The coming spike in the uninsured will trigger a provision in the recovery act to subsidize 65 percent of cobra payments. When workers lose their jobs, they usually lose their insurance as well. By law, they can continue their former plan for six months by paying the entire premium plus two percent. This is about 80 percent of typical unemployment benefits, rendering it unaffordable for most. It may be wise to offer medicare as a less expensive, longer-lasting alternative, Lambrew said.
She also expressed concern over medical error rates that are higher in America than in peer nations. Health reform is needed to address these problems and the healthcare workforce shortage as well. This in turn will create lasting jobs, and cash flow within communities, she concluded.


Robert Berensen said that there is no longer any significant debate about the need for healthcare reform, now it’s about the form of the healthcare delivery system itself. The effort to reform the system has been gridlocked for 30 years, he said.
Paul Wallace, M.D., spoke for Kaiser Permanente and Glenn Steele, M.D., spoke for the Geisinger Health System. They described private sector innovations aimed at increasing efficiency, such as varying pay structures to improve healthcare benchmarks. The most important of these was getting caregivers to adopt electronic records.
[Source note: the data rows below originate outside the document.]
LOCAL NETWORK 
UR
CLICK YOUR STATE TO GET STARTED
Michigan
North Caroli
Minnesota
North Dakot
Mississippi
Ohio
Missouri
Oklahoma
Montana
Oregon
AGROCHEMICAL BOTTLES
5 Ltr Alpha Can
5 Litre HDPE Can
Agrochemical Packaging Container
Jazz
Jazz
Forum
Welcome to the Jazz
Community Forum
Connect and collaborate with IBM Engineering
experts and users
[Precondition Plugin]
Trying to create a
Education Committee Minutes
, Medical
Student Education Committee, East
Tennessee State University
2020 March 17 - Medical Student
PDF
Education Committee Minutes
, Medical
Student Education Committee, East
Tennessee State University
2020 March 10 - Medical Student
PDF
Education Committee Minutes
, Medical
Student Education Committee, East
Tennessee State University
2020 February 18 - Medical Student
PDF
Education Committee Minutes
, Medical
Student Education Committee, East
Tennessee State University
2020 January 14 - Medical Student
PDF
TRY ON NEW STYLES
This measure speeds flow, reduces redundancy and reduces errors by making sure that the patient’s history is up-to-date at each visit, even when they cannot see their usual provider.
Both physicians emphasized the importance of a patient “care home”, a clinic and staff who know the patient well. This practice, the modern equivalent of the family doctor, is increasingly common as states experiment with ways to reduce costs and increase patient satisfaction. Results reported at several recent conferences have been very positive.
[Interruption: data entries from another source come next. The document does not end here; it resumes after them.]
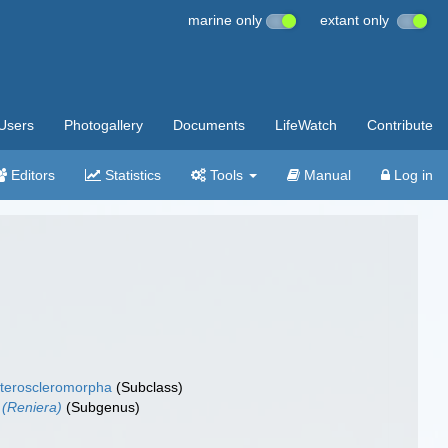
marine only
extant only
Users
Photogallery
Documents
LifeWatch
Contribute
Editors
Statistics
Tools
Manual
Log in
teroscleromorpha
(Subclass)
 (Reniera)
(Subgenus)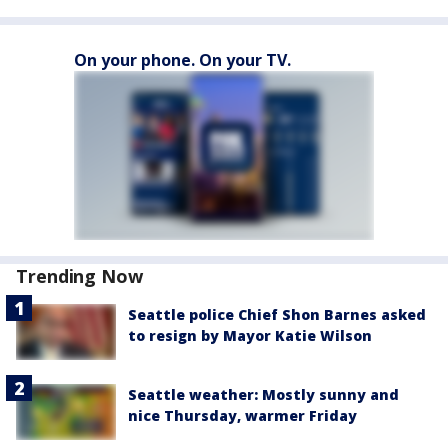
On your phone. On your TV.
Trending Now
Seattle police Chief Shon Barnes asked
to resign by Mayor Katie Wilson
Seattle weather: Mostly sunny and
nice Thursday, warmer Friday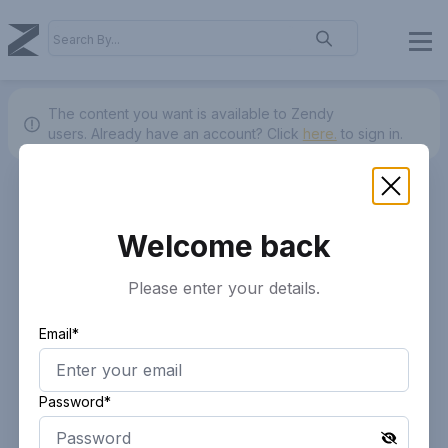
The content you want is available to Zendy
users.
Already have an account? Click
here.
to sign in.
Welcome back
Please enter your details.
Email*
Password*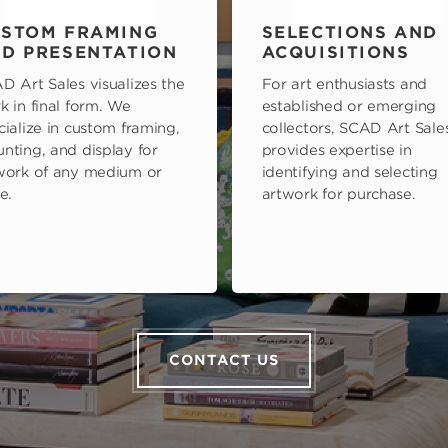
STOM FRAMING
SELECTIONS AND
D PRESENTATION
ACQUISITIONS
D Art Sales visualizes the
For art enthusiasts and
k in final form. We
established or emerging
cialize in custom framing,
collectors, SCAD Art Sale
nting, and display for
provides expertise in
work of any medium or
identifying and selecting
e.
artwork for purchase.
CONTACT US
Sen. Max Baucus, D-Mont., at the National Health Policy Conference, said there are several good reasons for healthcare reform right now.
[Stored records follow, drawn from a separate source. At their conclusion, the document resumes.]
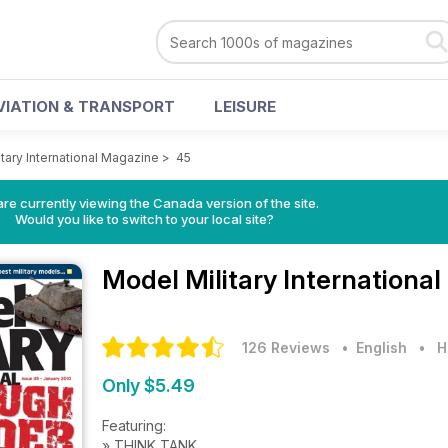
VIATION & TRANSPORT
LEISURE
tary International Magazine
>
45
re currently viewing the Canada version of the site.
Would you like to switch to your local site?
Model Military Internationa
126 Reviews
• English
•
H
Only $5.49
Featuring:
» THINK TANK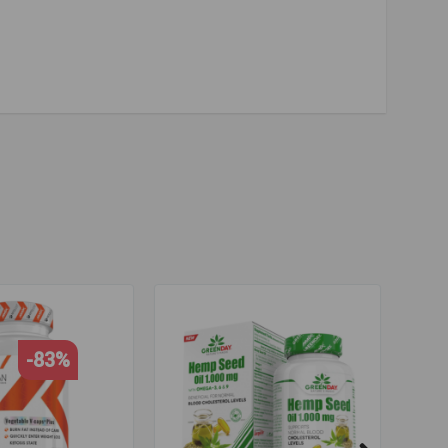
rt
,
eyesight
,
brain activity
,
high quality
,
cheap price
,
-83%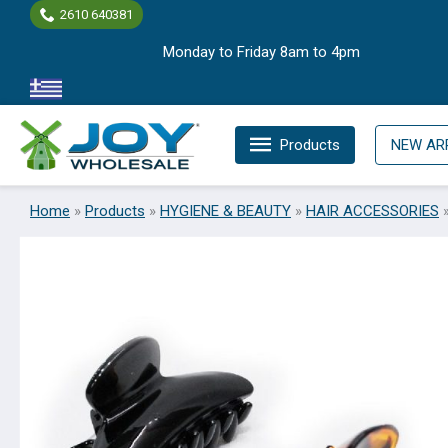
Skip
2610 640381
to
Monday to Friday 8am to 4pm
content
Products
NEW AR
Home
»
Products
»
HYGIENE & BEAUTY
»
HAIR ACCESSORIES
First, he said, the cost of doing nothing has become greater than the cost of doing something. Prices were rising faster than inflation even before the crash, he said. By 2014, half of U.S. households will be spending 45 percent of their total incomes on health insurance premiums.
Second, the current system is failing. Costs are higher and quality markers are lower than for other industrialized nations. Medical errors are killing tens of thousands of us a year, largely due to poor Health IT systems, which are now a major item in the recovery package.
Third, there is an unprecedented degree of bipartisan and even industry support.
Baucus concluded with the statement that the first priority has to be changes that create economic stimulus, and the second needs to be speed, while the momentum is favorable. The problem, he said, is that we also have an economic crisis, two wars, and an oil-dependence crisis competing for the attention of congress and the president.